▽
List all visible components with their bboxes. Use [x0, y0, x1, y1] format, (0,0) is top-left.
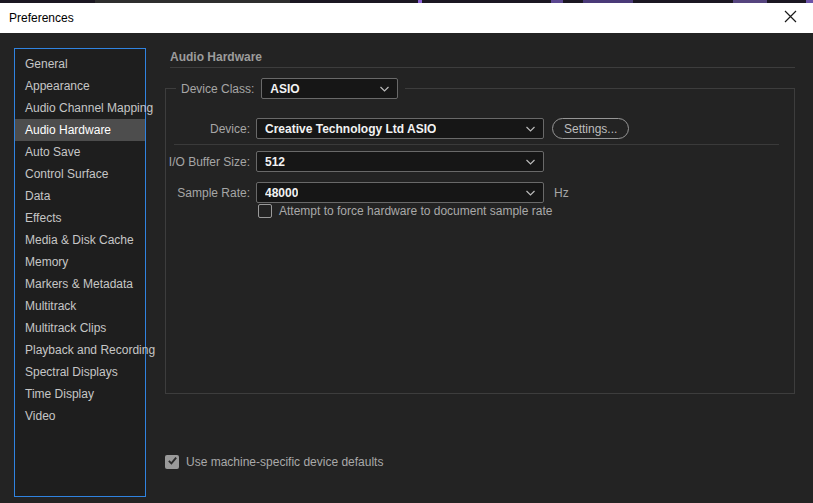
- machine-defaults-label: Use machine-specific device defaults: [186, 455, 383, 469]
- preferences-dialog-body: General Appearance Audio Channel Mapping…: [0, 33, 813, 503]
- sidebar-item-audio-channel-mapping[interactable]: Audio Channel Mapping: [15, 97, 145, 119]
- close-button[interactable]: [768, 3, 813, 33]
- sidebar-item-markers-metadata[interactable]: Markers & Metadata: [15, 273, 145, 295]
- sidebar-item-effects[interactable]: Effects: [15, 207, 145, 229]
- device-class-select[interactable]: ASIO: [261, 78, 398, 99]
- checkmark-icon: [167, 455, 178, 469]
- io-buffer-select[interactable]: 512: [256, 151, 544, 172]
- device-class-label: Device Class:: [181, 82, 254, 96]
- device-row: Device: Creative Technology Ltd ASIO Set…: [166, 118, 629, 139]
- force-sample-rate-label: Attempt to force hardware to document sa…: [279, 204, 552, 218]
- chevron-down-icon: [520, 159, 535, 165]
- io-buffer-label: I/O Buffer Size:: [166, 155, 250, 169]
- sidebar-item-multitrack[interactable]: Multitrack: [15, 295, 145, 317]
- sidebar-item-audio-hardware[interactable]: Audio Hardware: [15, 119, 145, 141]
- io-buffer-value: 512: [265, 155, 285, 169]
- force-sample-rate-checkbox[interactable]: [258, 204, 272, 218]
- sidebar-item-general[interactable]: General: [15, 53, 145, 75]
- chevron-down-icon: [374, 86, 389, 92]
- device-class-row: Device Class: ASIO: [176, 78, 405, 99]
- chevron-down-icon: [520, 126, 535, 132]
- sidebar-item-memory[interactable]: Memory: [15, 251, 145, 273]
- category-list: General Appearance Audio Channel Mapping…: [14, 48, 146, 497]
- sidebar-item-spectral-displays[interactable]: Spectral Displays: [15, 361, 145, 383]
- chevron-down-icon: [520, 190, 535, 196]
- device-value: Creative Technology Ltd ASIO: [265, 122, 436, 136]
- close-icon: [784, 10, 797, 26]
- sidebar-item-auto-save[interactable]: Auto Save: [15, 141, 145, 163]
- audio-hardware-group: Device Class: ASIO Device: Creative Tech…: [165, 88, 795, 394]
- device-label: Device:: [166, 122, 250, 136]
- sidebar-item-appearance[interactable]: Appearance: [15, 75, 145, 97]
- sample-rate-row: Sample Rate: 48000 Hz: [166, 182, 569, 203]
- io-buffer-row: I/O Buffer Size: 512: [166, 151, 544, 172]
- sidebar-item-video[interactable]: Video: [15, 405, 145, 427]
- machine-defaults-checkbox[interactable]: [165, 455, 179, 469]
- sidebar-item-media-disk-cache[interactable]: Media & Disk Cache: [15, 229, 145, 251]
- sample-rate-label: Sample Rate:: [166, 186, 250, 200]
- machine-defaults-row: Use machine-specific device defaults: [165, 455, 383, 469]
- device-select[interactable]: Creative Technology Ltd ASIO: [256, 118, 544, 139]
- sidebar-item-time-display[interactable]: Time Display: [15, 383, 145, 405]
- titlebar: Preferences: [0, 3, 813, 33]
- settings-button[interactable]: Settings...: [552, 118, 629, 139]
- device-class-value: ASIO: [270, 82, 299, 96]
- device-row-divider: [174, 144, 779, 145]
- sidebar-item-playback-and-recording[interactable]: Playback and Recording: [15, 339, 145, 361]
- sidebar-item-data[interactable]: Data: [15, 185, 145, 207]
- force-sample-rate-row: Attempt to force hardware to document sa…: [258, 204, 552, 218]
- window-title: Preferences: [0, 11, 74, 25]
- header-divider: [170, 67, 795, 68]
- sidebar-item-multitrack-clips[interactable]: Multitrack Clips: [15, 317, 145, 339]
- sample-rate-unit: Hz: [554, 186, 569, 200]
- sidebar-item-control-surface[interactable]: Control Surface: [15, 163, 145, 185]
- page-title: Audio Hardware: [170, 50, 262, 64]
- sample-rate-value: 48000: [265, 186, 298, 200]
- sample-rate-select[interactable]: 48000: [256, 182, 544, 203]
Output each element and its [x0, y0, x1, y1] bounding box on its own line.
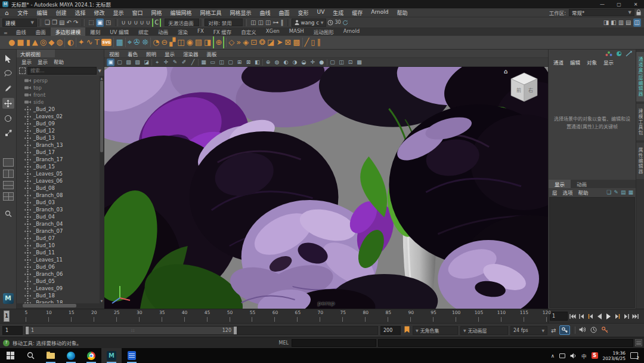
△
**TO DO**:
The answer must be every line of the records that contains the word "document".

**RESULT OF THE EXERCISE**:
- force-sample-rate-label: Attempt to force hardware to document sa…: [279, 204, 552, 218]
- force-sample-rate-row: Attempt to force hardware to document sa…: [258, 204, 552, 218]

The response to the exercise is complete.